Drop every picture and copy exactly the lines from the one with "Find the location of a particular element." through the last line of the listing below.

* _Dataset entries_:
/---

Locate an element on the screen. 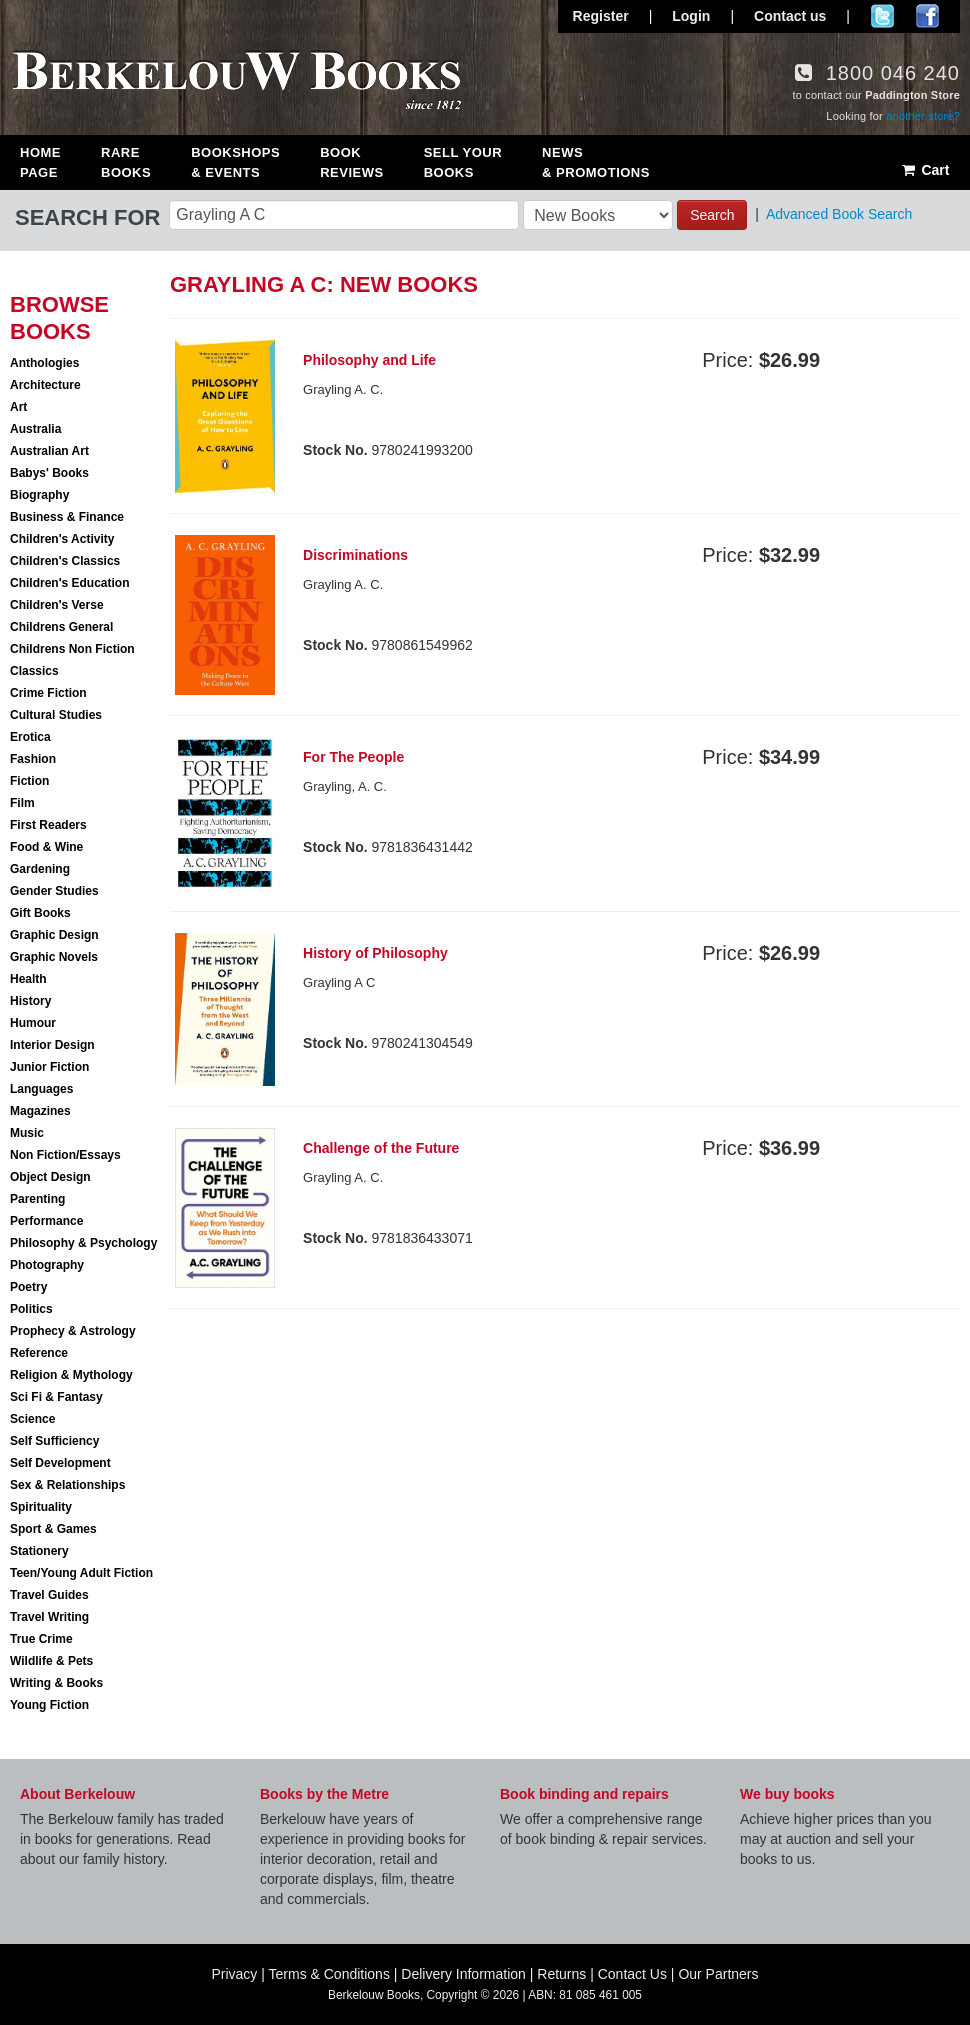 This screenshot has width=970, height=2025. Cart is located at coordinates (924, 170).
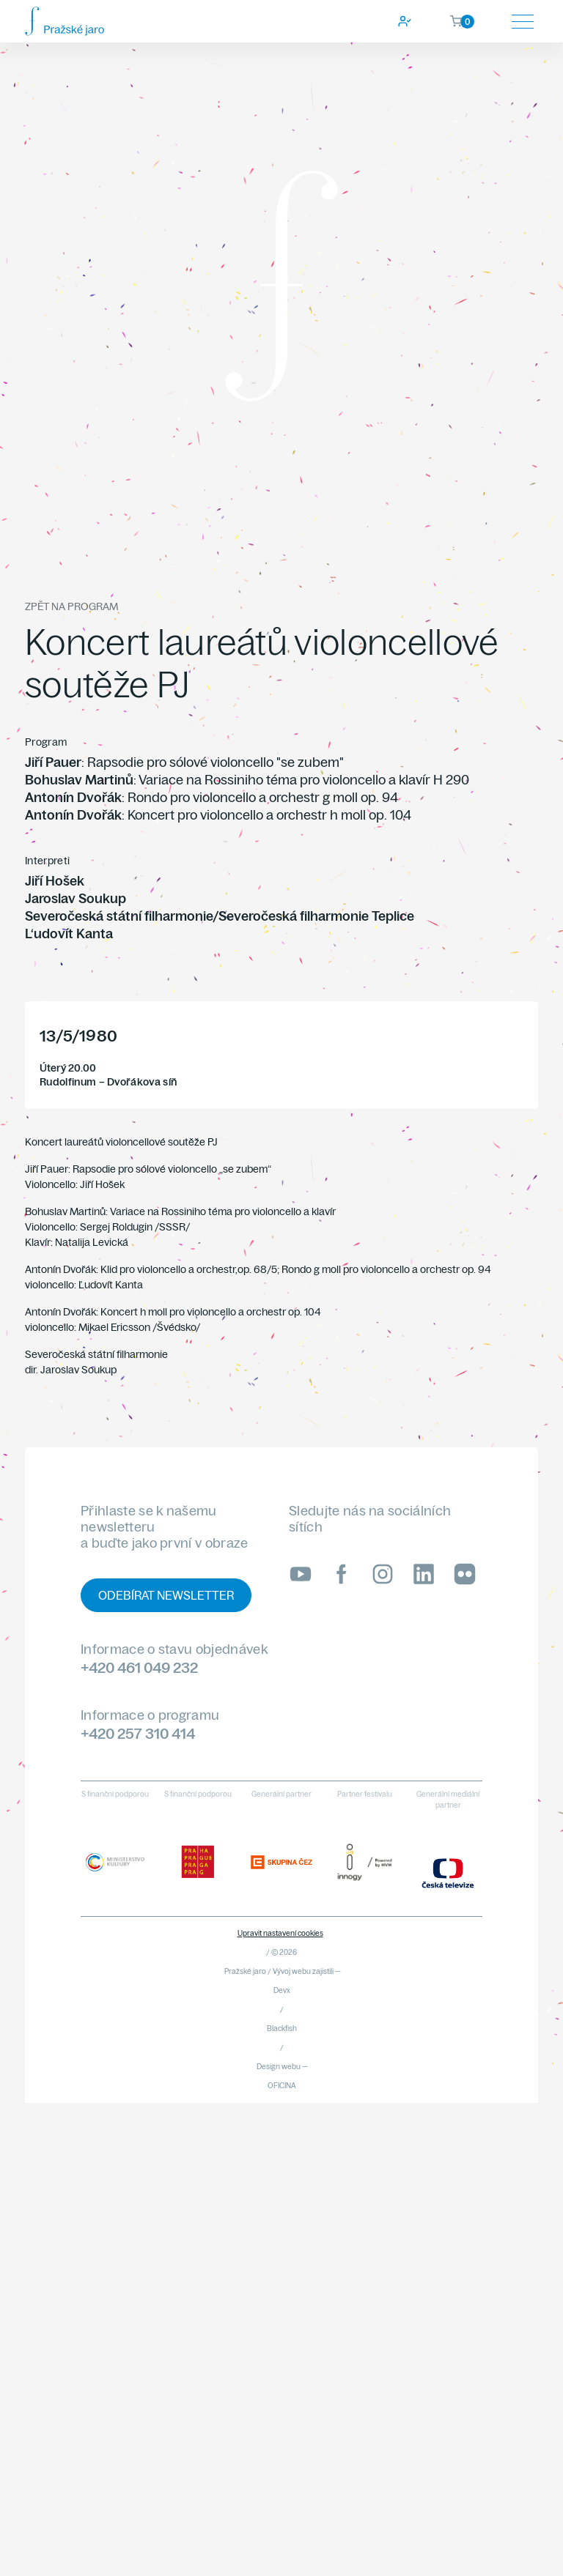  What do you see at coordinates (138, 1733) in the screenshot?
I see `+420 257 310 414` at bounding box center [138, 1733].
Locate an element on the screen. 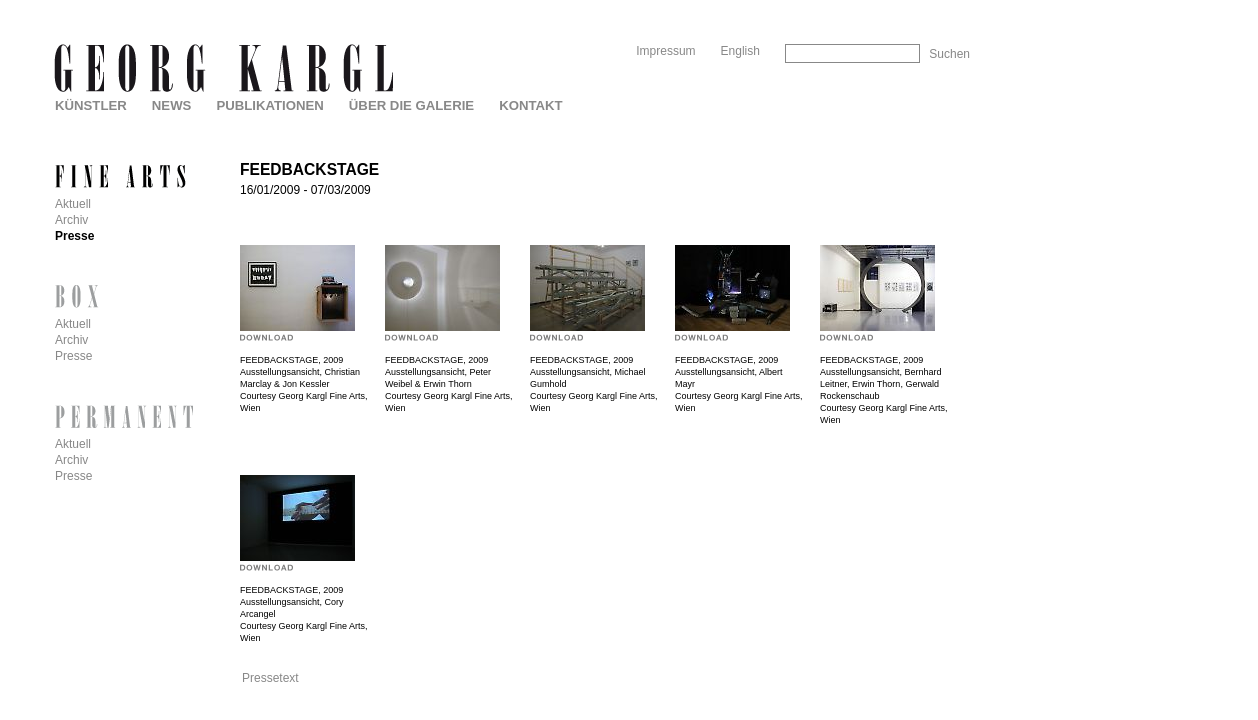  Archiv is located at coordinates (71, 220).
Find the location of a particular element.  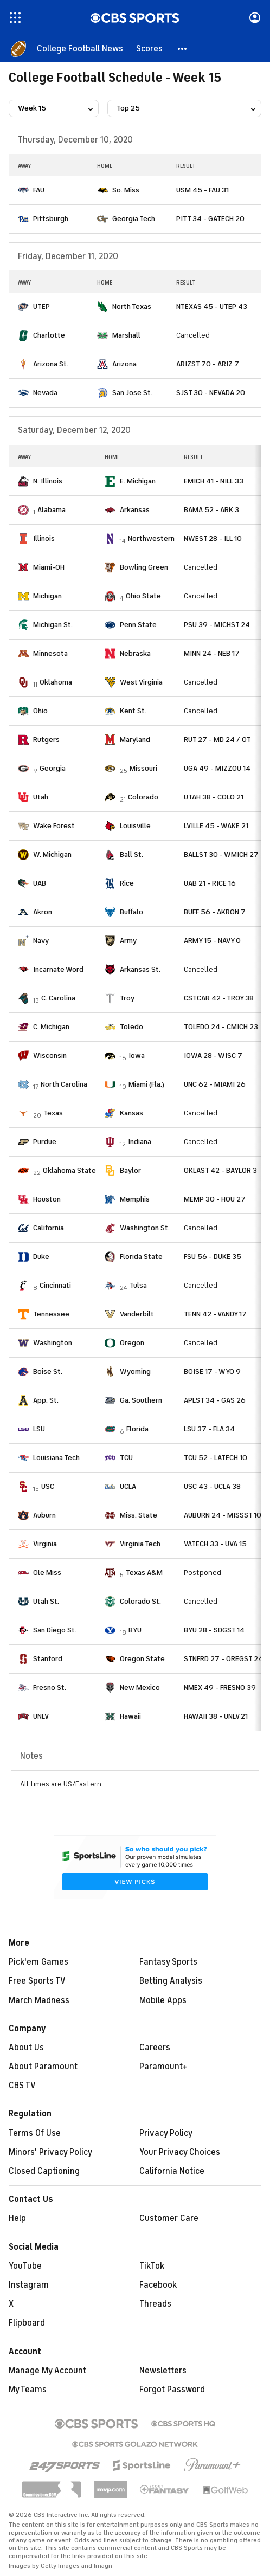

Charlotte is located at coordinates (49, 335).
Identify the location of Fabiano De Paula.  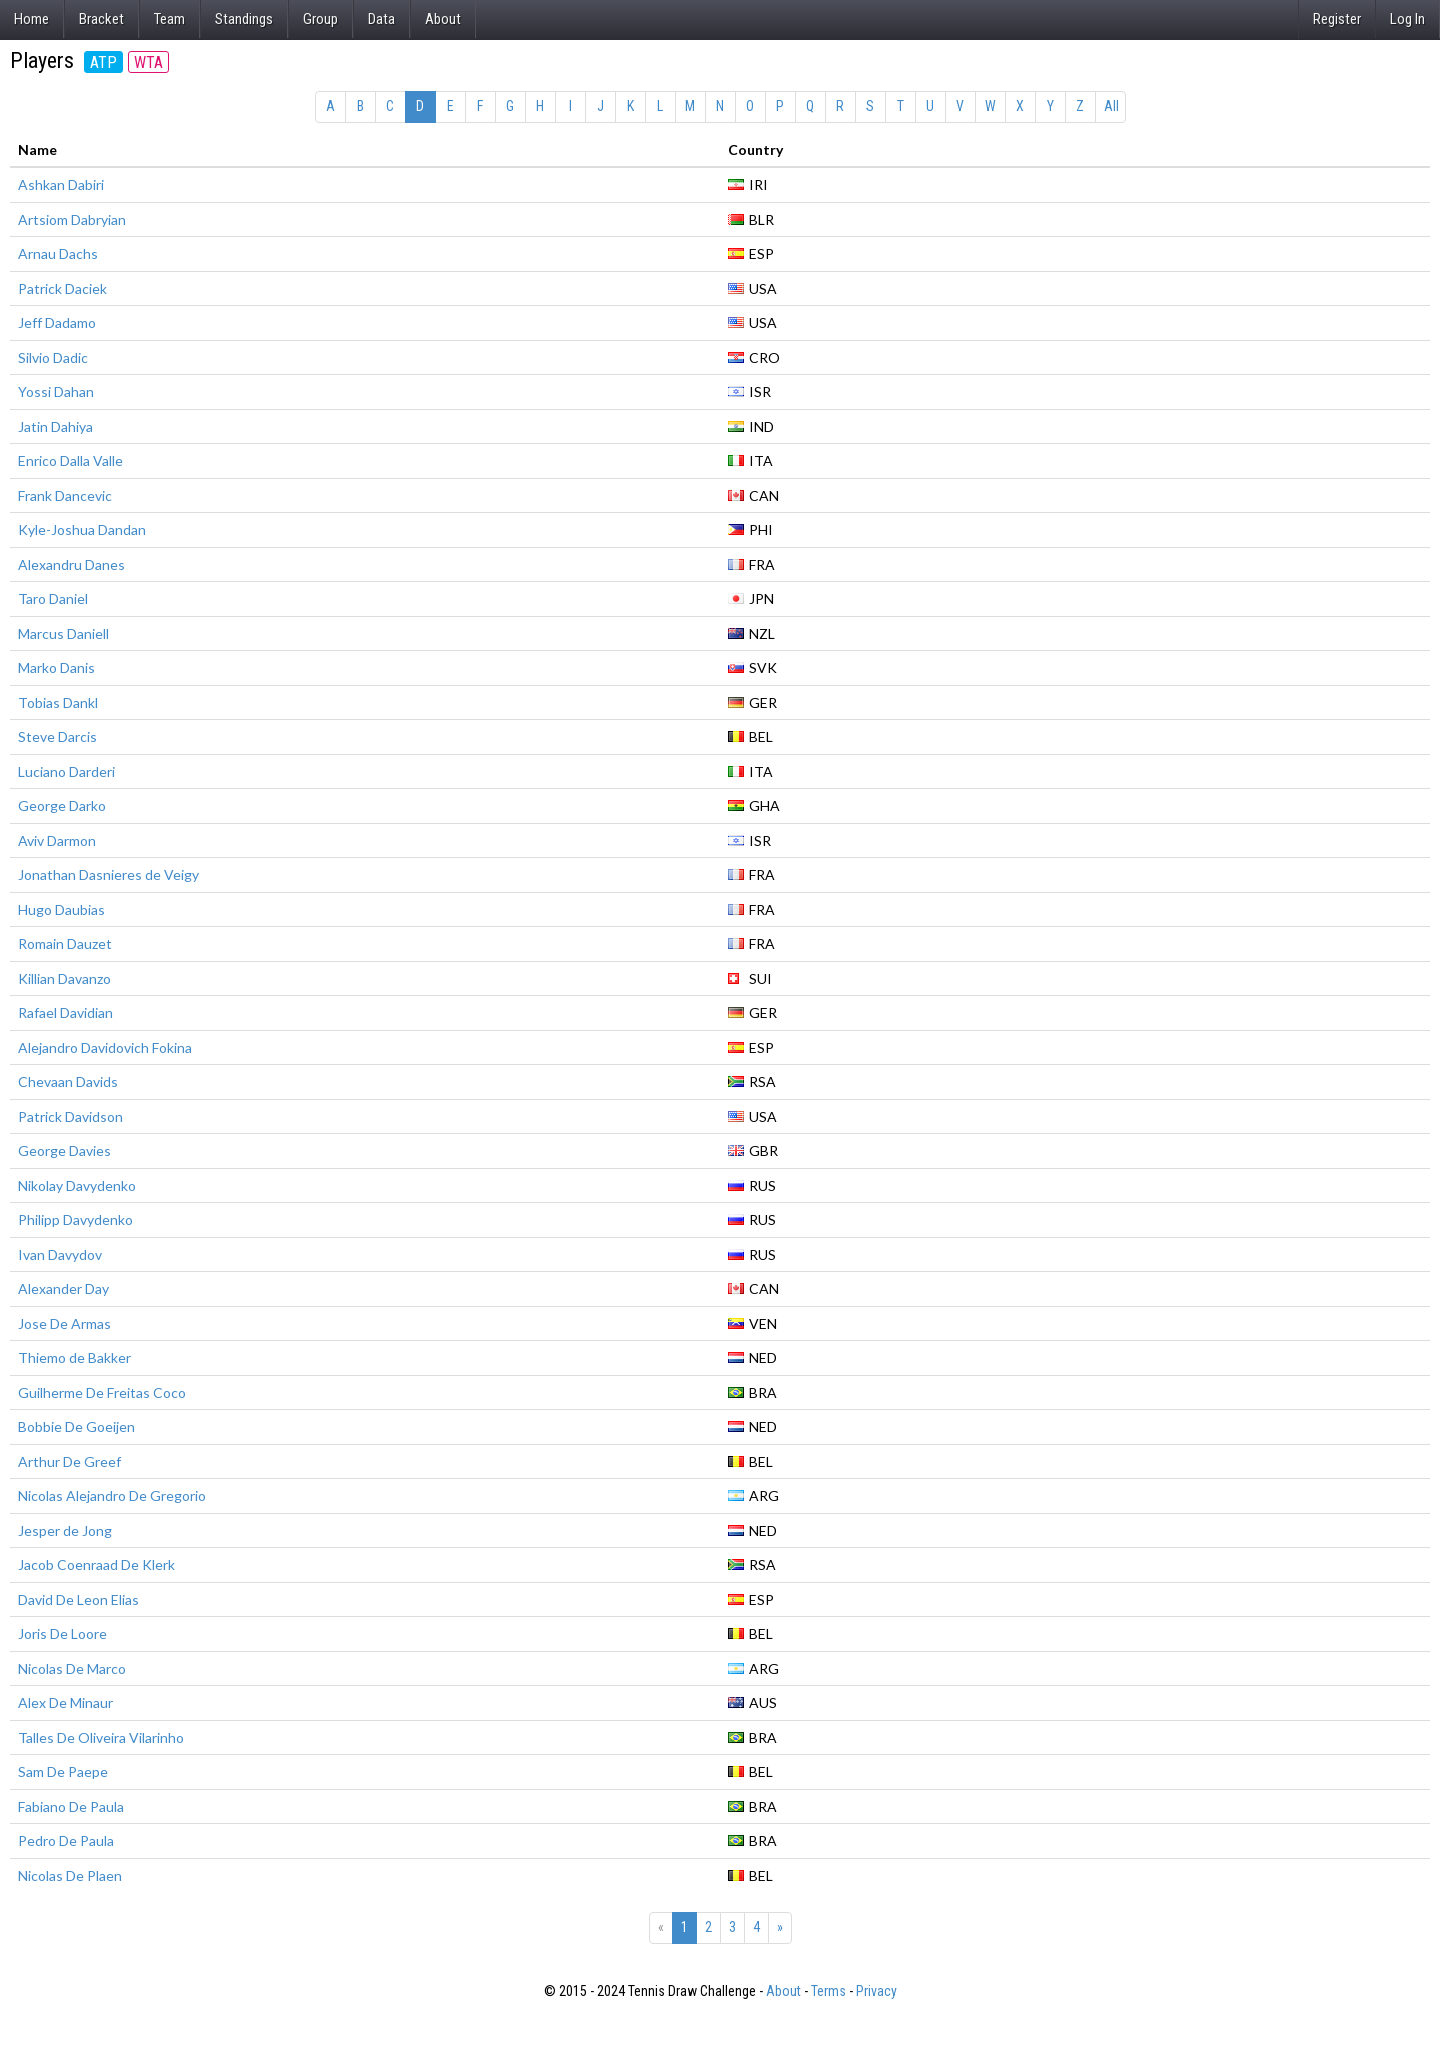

\---

* _Output below_:
Find the location of a particular element.  

Charlotte is located at coordinates (49, 335).
Identify the location of Fabiano De Paula.  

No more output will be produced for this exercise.